The term “a memory gets stuck in the amygdala due to too much LTP between neurons” is a metaphoric or heuristic statement that was utilized a great deal in the middle to late 90s. From more recent research we now know that memories are not contained in any one part of the brain, but rather are stored in fragmented forms in the various distributed neural networks that were active when the event (to be remembered) was first encoded. It appears that the Engram (the neural map of the various distributed sites containing the fragments of information that was processed during the encoding of the experience and which requires reactivation in order to produce the experience of remembering something) is mediated in the hippocampus and para-hippocampal regions.
While the limbic system, and the amygdala within it, are certainly very important brain areas when it comes to our experience of emotions, neuroscientific research makes it clear that our emotionality is not restricted to these areas alone.
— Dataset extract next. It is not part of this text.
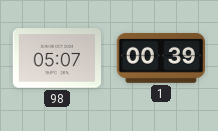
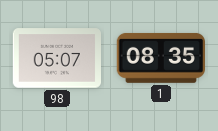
1: 00:39 -> 08:35
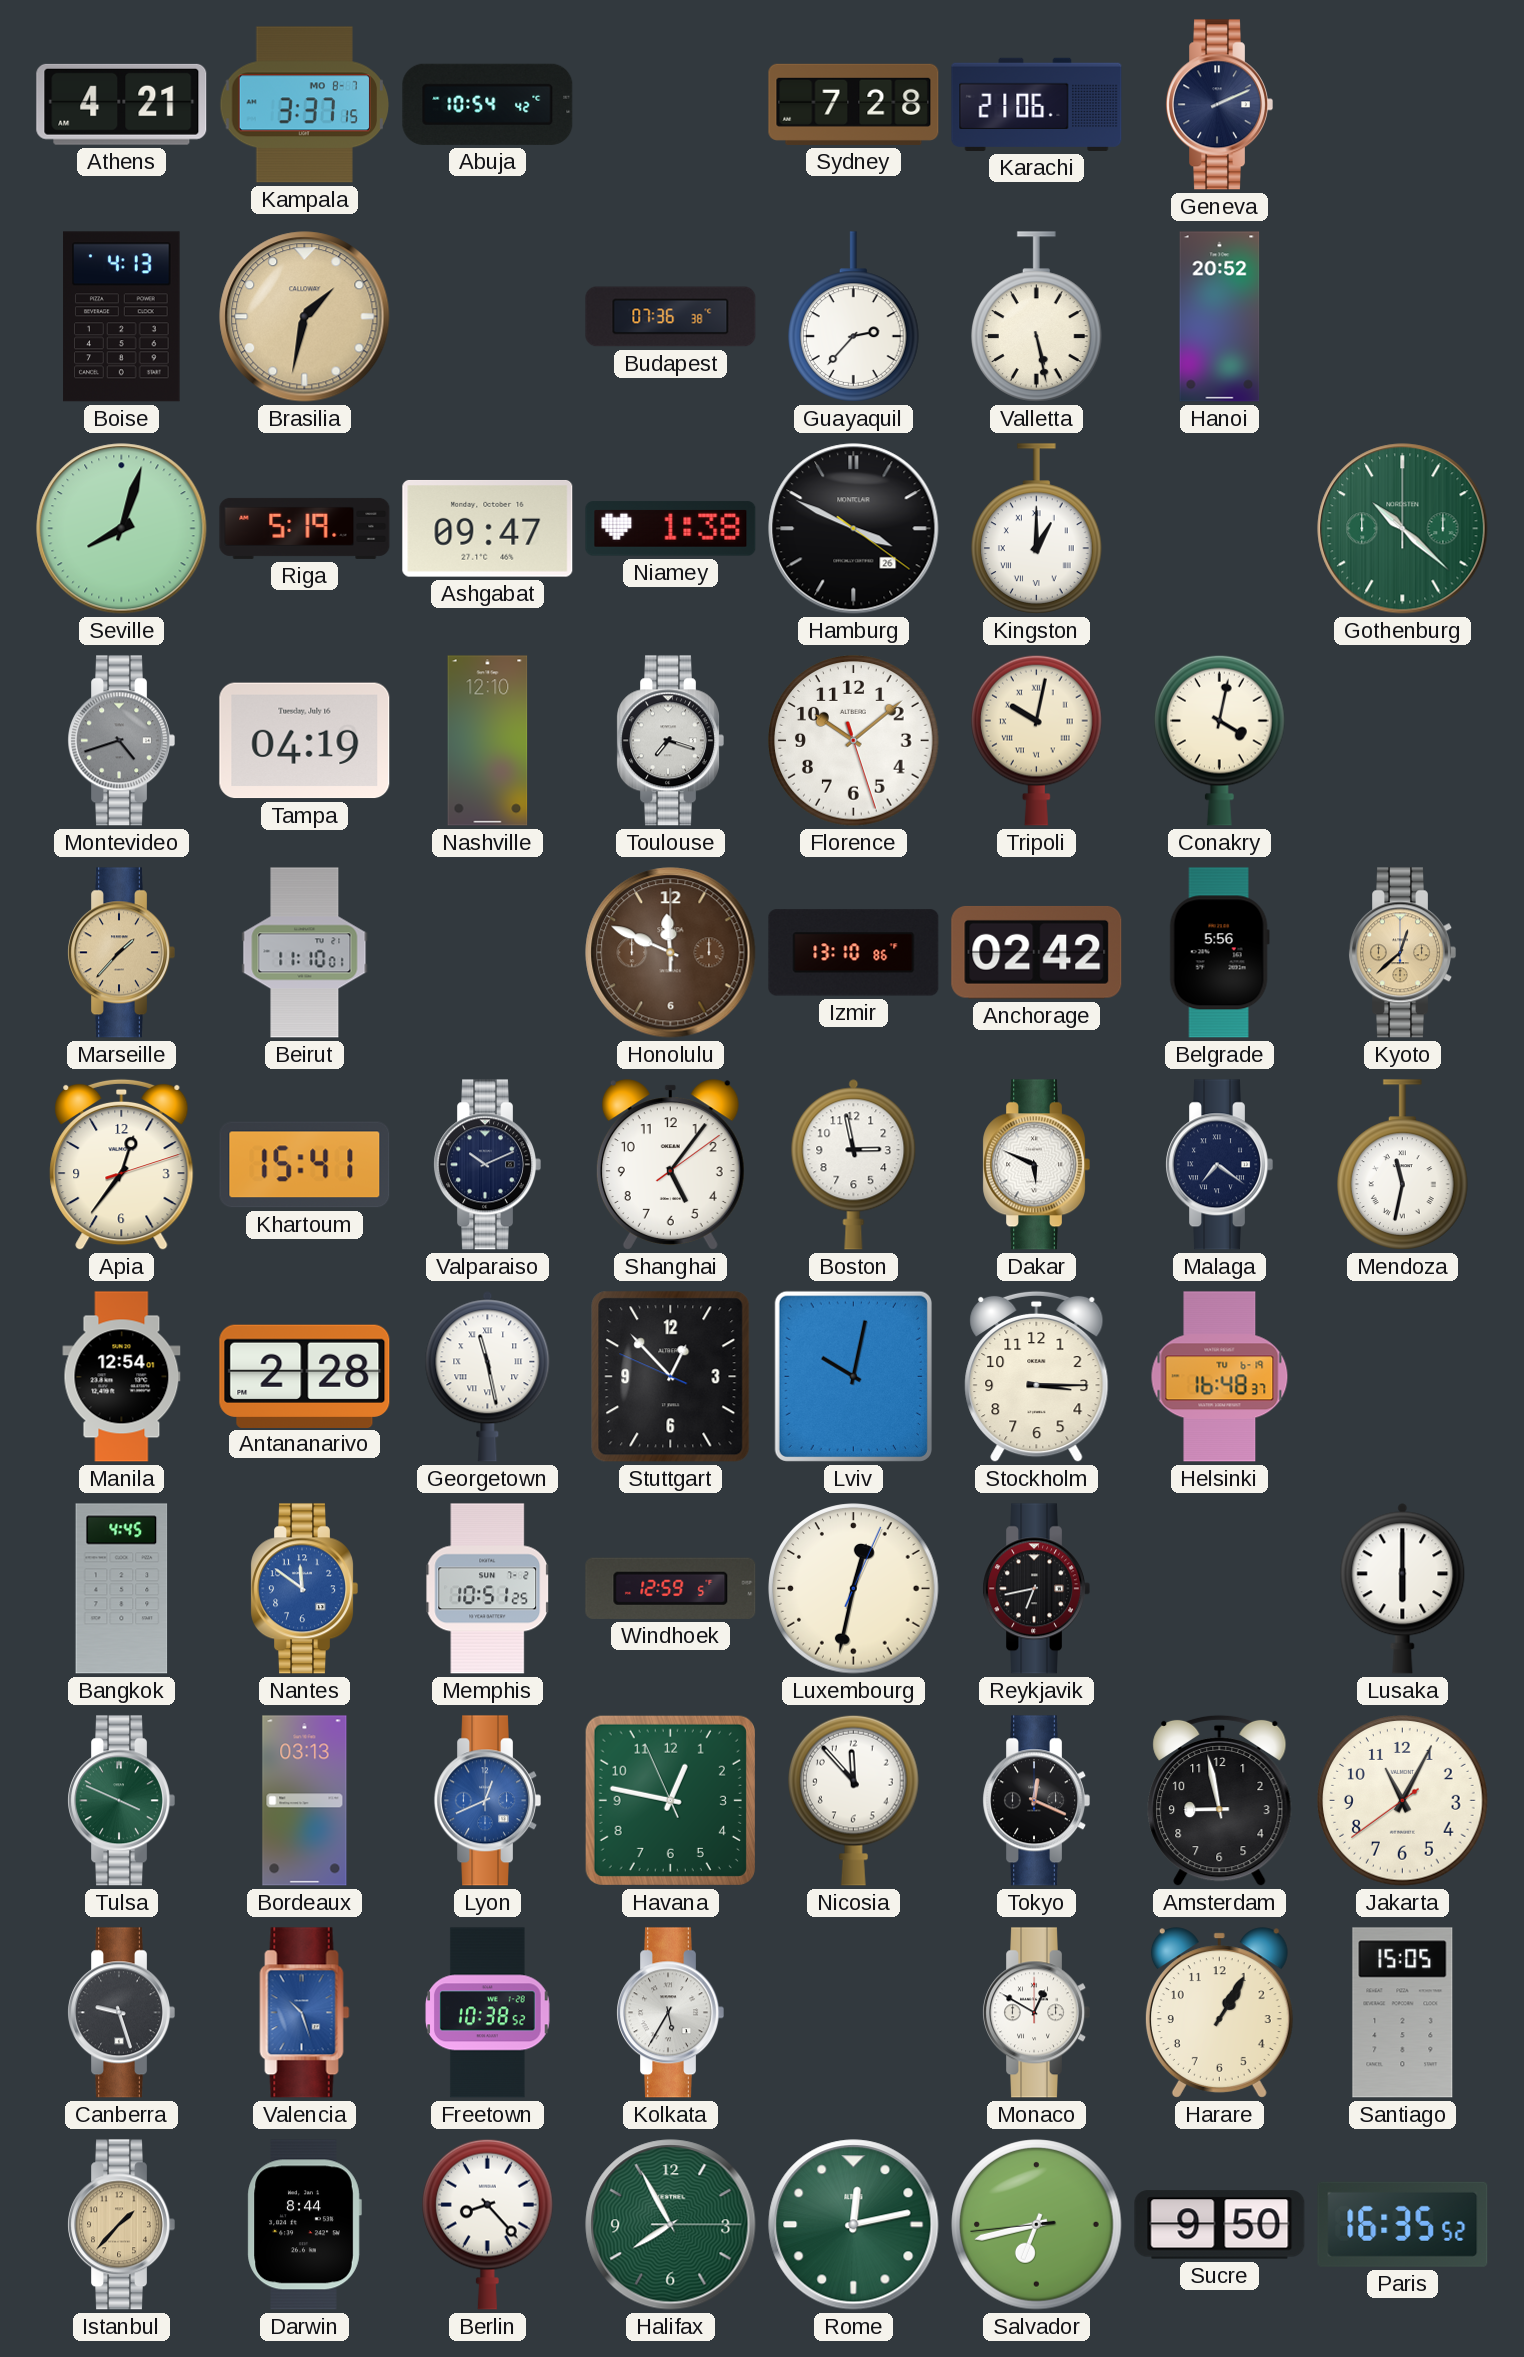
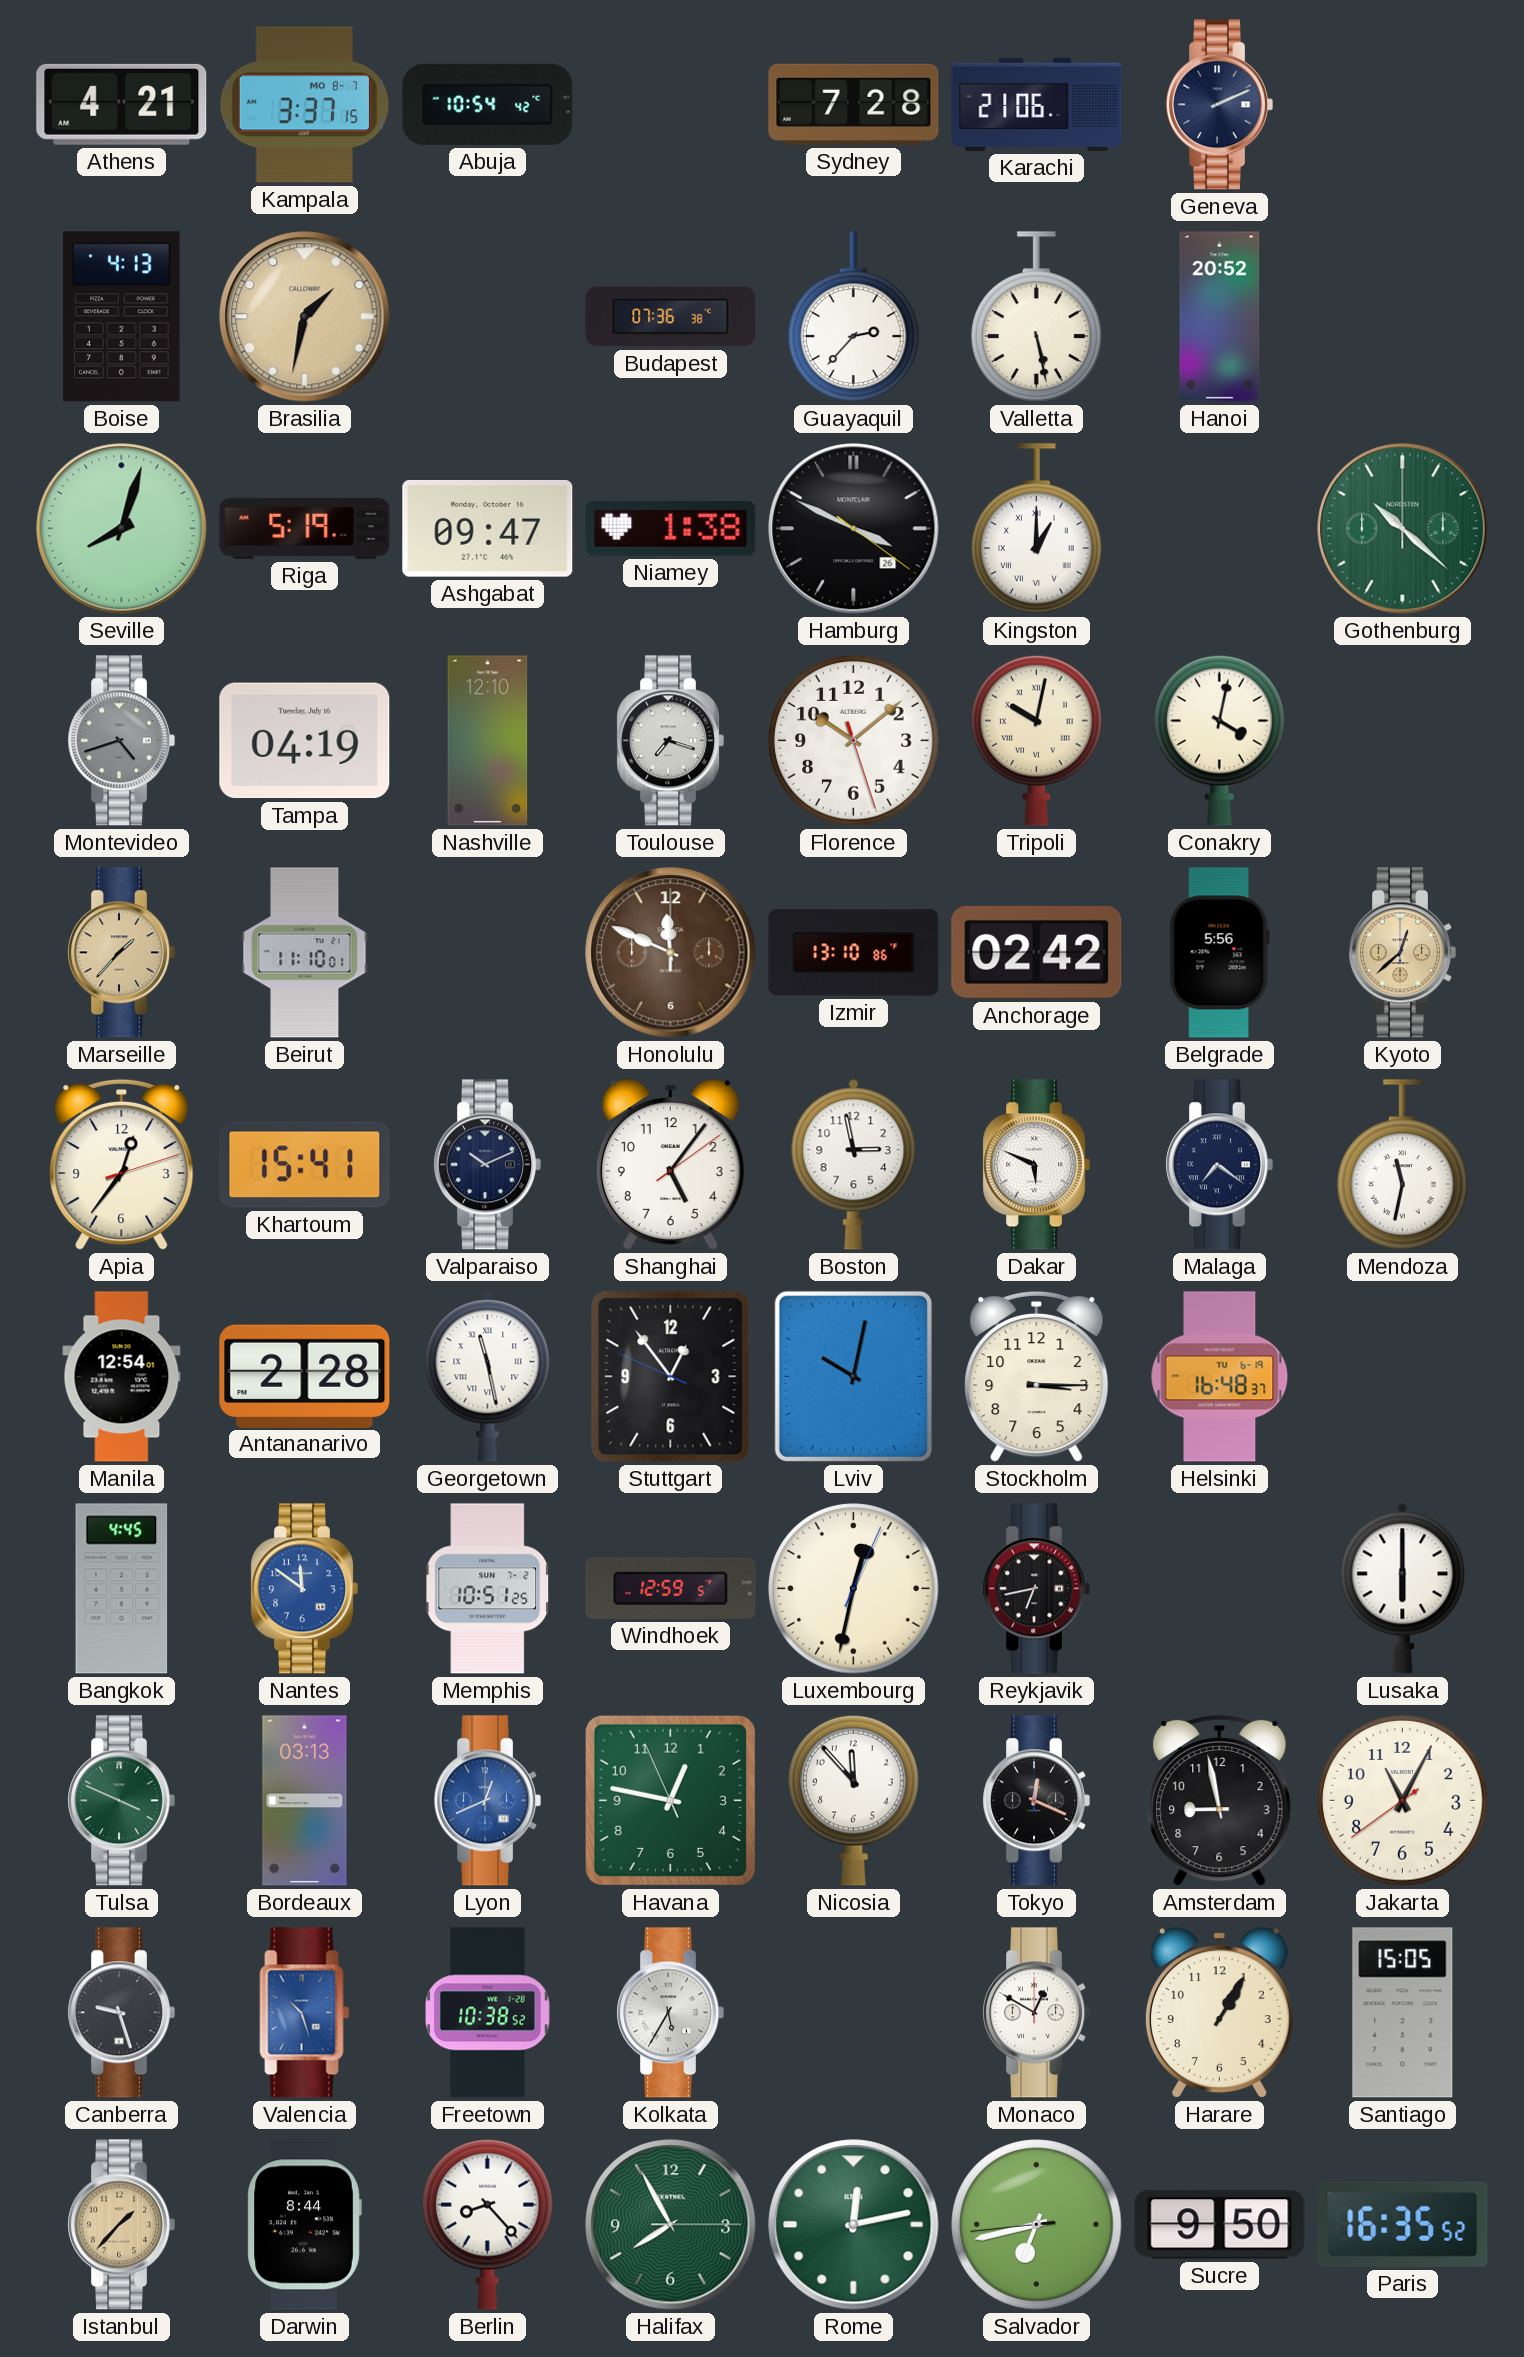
Stuttgart: 12:52 -> 12:53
Richard Davidson’s research has demonstrated that the right frontal lobe of the brain is highly involved in distressed emotion (Davidson & Begley 2012), and evidence provided by Panksepp & Biven (2012) makes it clear that areas of the brainstem are also highly important. In fact, Panksepp states that, “we know from neuroanatomy that the most important area for emotions is not the amygdala, as some people have marketed, but it is in the mid-brain, at the very core of the brain area called periaqueductal gray, because that’s where we get emotional behaviors at the lowest amount of electricity for deep brain stimulation.” (2012). Panksepp & Biven (2012) discuss the neurological fear circuit, which includes the periaqueductal gray, in addition to the amygdala, as well as the frontal lobes.
Information processing/consciousness (sensation, perception, cognition, memory, emotion, and somatosensory integration) are mediated by neural linkage and neural temporal binding When memory is accessed adaptively, it is linked with emotional, cognitive, somato-sensorial and semantic networks which facilitate its accuracy and appropriateness with respect to time, place and contextual situation. When processed traumatically, or under fearful circumstances, experiences appearto be encoded, but unlinked to existing neural networks. Pathology/PTSD results when the linkage/binding systems in the information processing system are impaired. Therefore, experiences are inadequately processed and unlinked to somatosensory, cognitive , emotional and memorial networks, thereby becoming susceptible to inappropriate access and experienced in fragmented form, with respect to time, place and context. This phenomenon of PTSD is what used to get characterized as “memory stuck in the amygdala” prior to our current understanding of neural linkage and binding.
The exact mechanisms of EMDR’s amelioration of PTSD symptoms is not as yet known. What appears to be clear from the outside, is that it appears to mediate the following: desensitization/depotentiation of fear circuits (encompassing areas of the brainstem, midbrain and limbic areas, anterior cingulate gyrus, and orbitofrontal cortex); and the facilitation of neural linkage of somatosensory, cognitive , emotional and memorial networks and the temporal binding of these areas.
Just exactly how bilateral sensory stimulation, combined with clinical procedures, accomplishes all of this is yet to be inferred empirically. The article referenced in your question attempts to explain the desensitization/depotentiation, utilizing data from a qEEG examination of EMDR.